Is working from home a bad thing?

Posted by Nicolas Andre on Tue, Sep 17, 2013

is.working.from.home.a.bad.thingThis morning, the first thing I did was to make myself a coffee. The second was to check my emails. That way working from home starts straight away. It appears I have a few projects going on in Asia and, due to the time difference, we overlap for very few working hours a day. Also, there was an urgent message from an HR Director asking for some details. If I’d waited to be in the office to answer, without checking my emails with my coffee, this HRD would have had to wait until the next day, and surely would have had a negative experience as a result. Instead, he actually came back to me a bit later, thanking me for my efforts.

I am a lucky man. I work for a company in which, with a phone line, a computer and an internet connection, I can do 90% of my work outside the office – as with 90% of the modern services companies. We are not bound anymore to a desktop, a landline or a Personal Assistant. I don’t even have one. What for? I spend most of my days on Skype dealing with colleagues around the world (whom I would not see face-to-face if I was sitting in my office), on the phone with HR Directors or sending emails. My “best friend” is my brand new ultrathin laptop which I bring everywhere with me. With the globalisation of working sites, video conferences and conference calls are becoming the norm. And they can be done from practically anywhere.
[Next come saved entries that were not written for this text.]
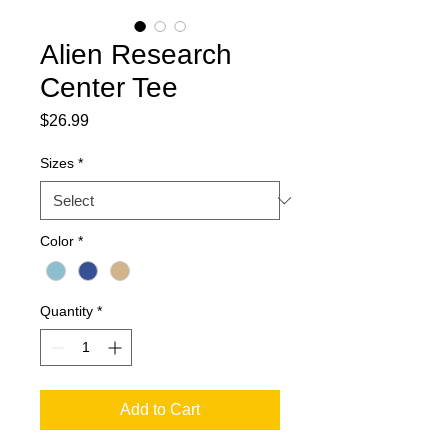
Alien Research
Center Tee
Price
$26.99
Sizes
*
Color
*
Quantity
*
Add to Cart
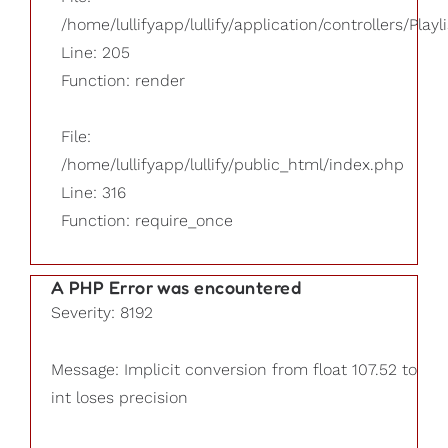
/home/lullifyapp/lullify/application/controllers/Playl
Line: 205
Function: render
File:
/home/lullifyapp/lullify/public_html/index.php
Line: 316
Function: require_once
A PHP Error was encountered
Severity: 8192
Message: Implicit conversion from float 107.52 to
int loses precision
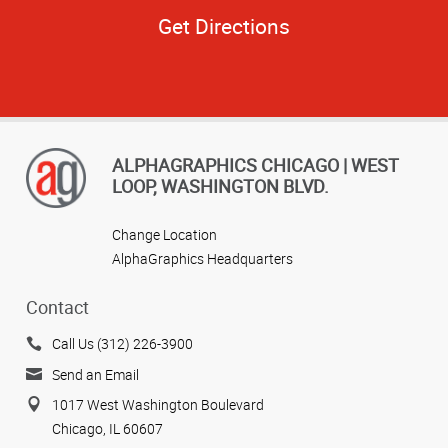
Get Directions
ALPHAGRAPHICS CHICAGO | WEST
LOOP, WASHINGTON BLVD.
Change Location
AlphaGraphics Headquarters
Contact
Call Us (312) 226-3900
Send an Email
1017 West Washington Boulevard
Chicago, IL 60607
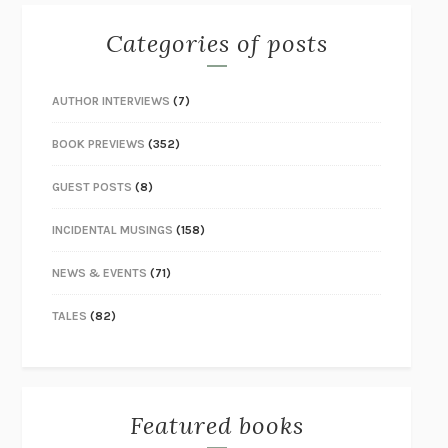
Categories of posts
AUTHOR INTERVIEWS
(7)
BOOK PREVIEWS
(352)
GUEST POSTS
(8)
INCIDENTAL MUSINGS
(158)
NEWS & EVENTS
(71)
TALES
(82)
Featured books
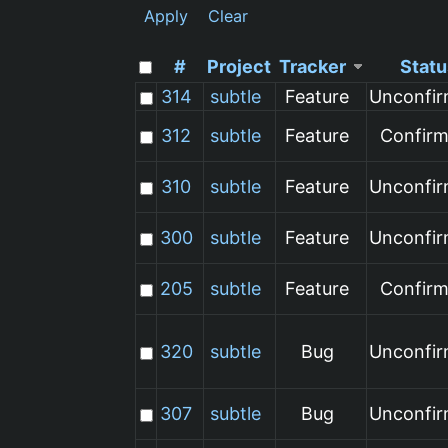
Apply
Clear
#
Project
Tracker
Statu
314
subtle
Feature
Unconfi
312
subtle
Feature
Confir
310
subtle
Feature
Unconfi
300
subtle
Feature
Unconfi
205
subtle
Feature
Confir
320
subtle
Bug
Unconfi
307
subtle
Bug
Unconfi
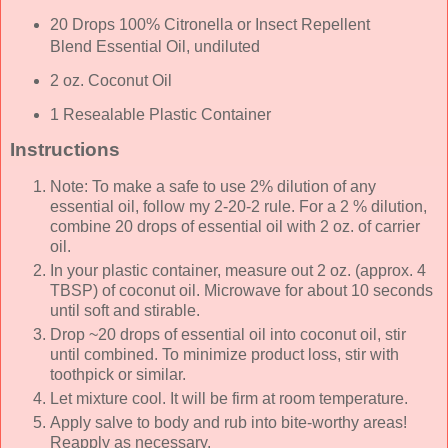
20 Drops 100% Citronella or Insect Repellent
Blend Essential Oil, undiluted
2 oz. Coconut Oil
1 Resealable Plastic Container
Instructions
Note: To make a safe to use 2% dilution of any
essential oil, follow my 2-20-2 rule. For a 2 % dilution,
combine 20 drops of essential oil with 2 oz. of carrier
oil.
In your plastic container, measure out 2 oz. (approx. 4
TBSP) of coconut oil. Microwave for about 10 seconds
until soft and stirable.
Drop ~20 drops of essential oil into coconut oil, stir
until combined. To minimize product loss, stir with
toothpick or similar.
Let mixture cool. It will be firm at room temperature.
Apply salve to body and rub into bite-worthy areas!
Reapply as necessary.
Added to this new increase in remote working tools is the fact that commuting in busy cities is becoming a nightmare. Spending two to three hours a day on public transport is more the rule than the exception, creating high levels of stress and, obviously, a huge amount of lost time. Then, modern offices, built around the open-space concept, rarely allow for optimal concentration. Phones ringing, colleagues talking, coffee machine working… The ability to focus on a single subject for more than five minutes is more of an achievement than ever.

Finally, it is scientifically proven that companies offering home office achieve greater employee engagement, suffer less absenteeism and have a higher retention rate. Kenexa, an HR consulting company, studied the impact of homeworking on employees, and the results are outstanding. Employees granted home office are much more engaged and happier; they become ambassadors for their company and seem to feel that transparency and communications are more fluid.

As you will have gathered, I am a fervent believer in homeworking. And I push it as much as I can to my HR contacts, as an example of best practice. It has its limitations of course, but still, there are more positives than negatives.

So when a few months ago, Yahoo’s CEO, Marissa Mayer, launched her controversial measure banning all employees from homeworking, the world seemed to fall apart. Banning homeworking, at Yahoo – a tech company in which the main model is Google, where part of your time is actually allocated to doing whatever you want to do – seemed like a crazy idea.

We have all the tools to work from home, and most of us actually do a significant amount without accounting it to actual working time. Who doesn’t look at their emails during holidays, doesn’t answer the phone at night if they’re needed, doesn’t send emails at weekends? The separation between work and personal life has never been so thin. So why cut down on homeworking?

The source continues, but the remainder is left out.